Conifers, especially those with needle-like or scale-like leaves, are one of the best groups of plants to use in the landscape. Their varied shapes, sizes, colors and year-round interest make them ideal plants for every garden. They also are some of the most durable and tolerant plants you can use in the landscape, even in difficult sites. Pick a difficult landscape situation and see which conifers can do double-duty — tolerate the site and provide beauty.

Thuja koriensis 'Glauca Prostrata'

Damp, wet site

For a poorly drained or constantly moist soil, you can't go wrong using arborvitae (Thuja, hardy to USDA Zones 2-8).
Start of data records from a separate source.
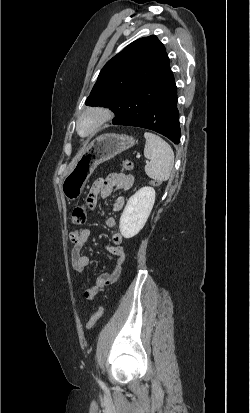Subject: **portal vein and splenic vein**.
<instances>
[{
	"mask_svg": "<svg viewBox=\"0 0 250 413\" xmlns=\"http://www.w3.org/2000/svg\"><path fill=\"white\" fill-rule=\"evenodd\" d=\"M138 159L140 158V154H137V156H136Z\"/></svg>",
	"mask_w": 250,
	"mask_h": 413,
	"instance_id": "1",
	"label": "portal vein and splenic vein"
}]
</instances>
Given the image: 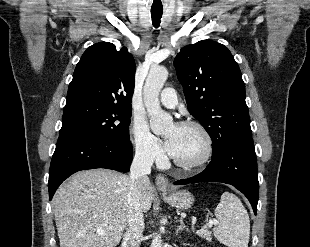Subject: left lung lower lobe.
Here are the masks:
<instances>
[{"label": "left lung lower lobe", "instance_id": "left-lung-lower-lobe-1", "mask_svg": "<svg viewBox=\"0 0 310 247\" xmlns=\"http://www.w3.org/2000/svg\"><path fill=\"white\" fill-rule=\"evenodd\" d=\"M197 182H221L233 185L248 198L256 215L259 182L252 138L240 139L229 144L219 153L212 155L211 162L204 171L175 184Z\"/></svg>", "mask_w": 310, "mask_h": 247}]
</instances>
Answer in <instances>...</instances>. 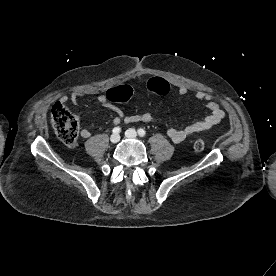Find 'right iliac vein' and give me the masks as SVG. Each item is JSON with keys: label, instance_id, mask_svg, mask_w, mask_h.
Listing matches in <instances>:
<instances>
[{"label": "right iliac vein", "instance_id": "obj_1", "mask_svg": "<svg viewBox=\"0 0 276 276\" xmlns=\"http://www.w3.org/2000/svg\"><path fill=\"white\" fill-rule=\"evenodd\" d=\"M119 140H120V135L119 134L114 133L110 137V141L113 144L117 143Z\"/></svg>", "mask_w": 276, "mask_h": 276}]
</instances>
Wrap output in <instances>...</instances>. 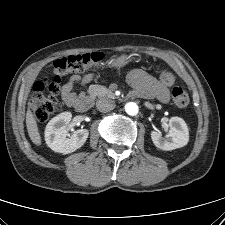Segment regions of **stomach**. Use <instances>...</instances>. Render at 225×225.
Returning <instances> with one entry per match:
<instances>
[{
	"label": "stomach",
	"mask_w": 225,
	"mask_h": 225,
	"mask_svg": "<svg viewBox=\"0 0 225 225\" xmlns=\"http://www.w3.org/2000/svg\"><path fill=\"white\" fill-rule=\"evenodd\" d=\"M129 62V59L126 56H120L112 61L111 66L115 68H121Z\"/></svg>",
	"instance_id": "obj_1"
}]
</instances>
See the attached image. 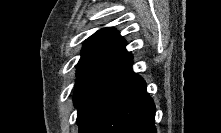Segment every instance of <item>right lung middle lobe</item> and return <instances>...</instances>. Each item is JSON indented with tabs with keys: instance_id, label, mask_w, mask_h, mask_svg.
Segmentation results:
<instances>
[{
	"instance_id": "1",
	"label": "right lung middle lobe",
	"mask_w": 221,
	"mask_h": 133,
	"mask_svg": "<svg viewBox=\"0 0 221 133\" xmlns=\"http://www.w3.org/2000/svg\"><path fill=\"white\" fill-rule=\"evenodd\" d=\"M98 76L99 74H77L73 100L78 110L89 92L92 83Z\"/></svg>"
}]
</instances>
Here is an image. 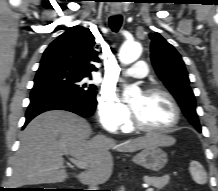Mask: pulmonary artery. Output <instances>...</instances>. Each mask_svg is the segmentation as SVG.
<instances>
[{"label":"pulmonary artery","mask_w":218,"mask_h":191,"mask_svg":"<svg viewBox=\"0 0 218 191\" xmlns=\"http://www.w3.org/2000/svg\"><path fill=\"white\" fill-rule=\"evenodd\" d=\"M148 68L147 63L145 61H137L136 64L126 69L122 72L123 77H129V78H143L147 75Z\"/></svg>","instance_id":"pulmonary-artery-1"}]
</instances>
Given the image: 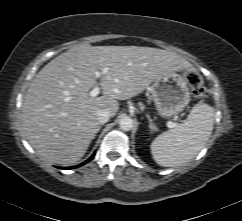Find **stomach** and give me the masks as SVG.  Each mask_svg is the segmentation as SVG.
<instances>
[{"label":"stomach","mask_w":242,"mask_h":221,"mask_svg":"<svg viewBox=\"0 0 242 221\" xmlns=\"http://www.w3.org/2000/svg\"><path fill=\"white\" fill-rule=\"evenodd\" d=\"M149 90L162 118L179 114L190 102L186 73L163 75L152 82Z\"/></svg>","instance_id":"1"}]
</instances>
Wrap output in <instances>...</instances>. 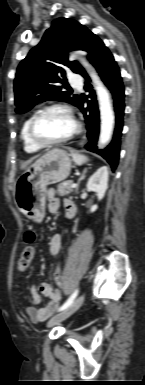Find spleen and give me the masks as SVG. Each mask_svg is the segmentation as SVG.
Instances as JSON below:
<instances>
[{"label":"spleen","instance_id":"spleen-1","mask_svg":"<svg viewBox=\"0 0 145 385\" xmlns=\"http://www.w3.org/2000/svg\"><path fill=\"white\" fill-rule=\"evenodd\" d=\"M71 155H72L73 161L79 166L88 161V158L85 155L74 153V152Z\"/></svg>","mask_w":145,"mask_h":385}]
</instances>
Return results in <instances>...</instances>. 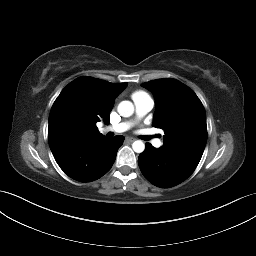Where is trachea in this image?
Instances as JSON below:
<instances>
[{
    "label": "trachea",
    "mask_w": 256,
    "mask_h": 256,
    "mask_svg": "<svg viewBox=\"0 0 256 256\" xmlns=\"http://www.w3.org/2000/svg\"><path fill=\"white\" fill-rule=\"evenodd\" d=\"M151 137L150 136H142L143 140H149Z\"/></svg>",
    "instance_id": "obj_1"
}]
</instances>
One of the most durable and tolerant conifers to use in the landscape, it can tolerate a range of soil conditions from extremely dry to boggy wet. An assortment of shapes, sizes and colors are available to suit any landscape situation.

Thuja orientalis 'Morgan'


  • One of my favorites for bright yellow foliage color is T. orientalis 'Morgan'. It grows to six feet tall in 10 years, forming an upright column of golden sprays that turn orange in winter.
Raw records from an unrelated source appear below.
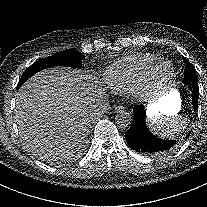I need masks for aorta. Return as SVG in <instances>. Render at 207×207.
Segmentation results:
<instances>
[{
    "mask_svg": "<svg viewBox=\"0 0 207 207\" xmlns=\"http://www.w3.org/2000/svg\"><path fill=\"white\" fill-rule=\"evenodd\" d=\"M117 126L123 129H127L133 122L132 116L129 112L120 110L115 116Z\"/></svg>",
    "mask_w": 207,
    "mask_h": 207,
    "instance_id": "1",
    "label": "aorta"
}]
</instances>
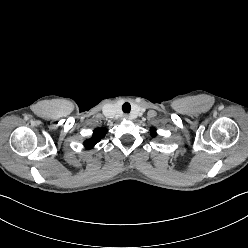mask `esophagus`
<instances>
[{
    "mask_svg": "<svg viewBox=\"0 0 248 248\" xmlns=\"http://www.w3.org/2000/svg\"><path fill=\"white\" fill-rule=\"evenodd\" d=\"M123 118L128 120V119H130V115L125 114V115L123 116Z\"/></svg>",
    "mask_w": 248,
    "mask_h": 248,
    "instance_id": "1",
    "label": "esophagus"
}]
</instances>
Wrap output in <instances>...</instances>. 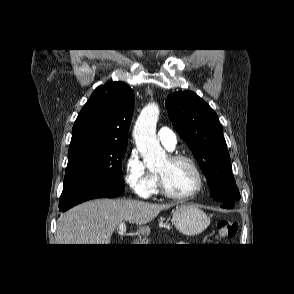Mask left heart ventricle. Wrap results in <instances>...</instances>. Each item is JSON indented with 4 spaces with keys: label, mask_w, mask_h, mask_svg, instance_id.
Returning a JSON list of instances; mask_svg holds the SVG:
<instances>
[{
    "label": "left heart ventricle",
    "mask_w": 294,
    "mask_h": 294,
    "mask_svg": "<svg viewBox=\"0 0 294 294\" xmlns=\"http://www.w3.org/2000/svg\"><path fill=\"white\" fill-rule=\"evenodd\" d=\"M168 188L176 194H188L197 185L196 175L188 163H171L166 159L158 169Z\"/></svg>",
    "instance_id": "left-heart-ventricle-1"
}]
</instances>
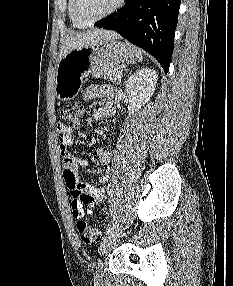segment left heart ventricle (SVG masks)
Segmentation results:
<instances>
[{
    "instance_id": "1",
    "label": "left heart ventricle",
    "mask_w": 233,
    "mask_h": 286,
    "mask_svg": "<svg viewBox=\"0 0 233 286\" xmlns=\"http://www.w3.org/2000/svg\"><path fill=\"white\" fill-rule=\"evenodd\" d=\"M117 0H81V14L87 19H94L111 9Z\"/></svg>"
}]
</instances>
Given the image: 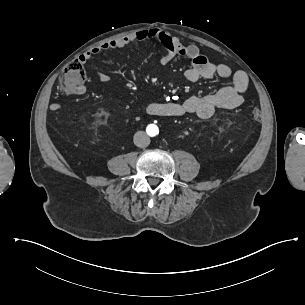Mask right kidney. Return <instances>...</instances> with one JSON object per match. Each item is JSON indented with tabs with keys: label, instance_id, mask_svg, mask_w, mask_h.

  • For a tall, fast-growing upright form, with a tightly pyramidal growth habit, I recommend the hybrid 'Green Giant'. Its foliage is rich glossy green. With a mature height of 60 feet tall by eight feet wide, it's a great alternative to the overused Leyland cypress and much more cold-hardy.
Thuja occidentalis 'DeGroot's Spire'

  • T. occidentalis 'DeGroot's Spire' is another favorite upright selection, growing to just eight feet tall x two feet wide at maturity. The foliage grows as twisted and spiraling fans, a unique feature.

  • For a dwarf globe form, try T. occidentalis 'Hetz Midget' or 'Tiny Tim'. Both top out at one foot tall and 16 inches wide. The foliage on these finely branched shrubs is a light green that bronzes in the winter.

  • For a quite unusual arborvitae, try T. plicata 'Whipcord'. This dwarf selection has thread-like branches and an arching habit. It grows to only two feet tall by three feet wide in 10 years.
  • Chamaecyparis thyoides 'Rubicon'

  • The white false cypress (Chamaecyparis thyoides, hardy to USDA Zones 5 to 9), is a conifer that prefers a damp, boggy site.

  • 'Rubicon' is an upright dense form with star-like foliage turning purple in winter, six feet tall and two feet wide.

  • 'Heatherbun' is a compact, globe-shaped form with plum winter color; six to eight feet tall.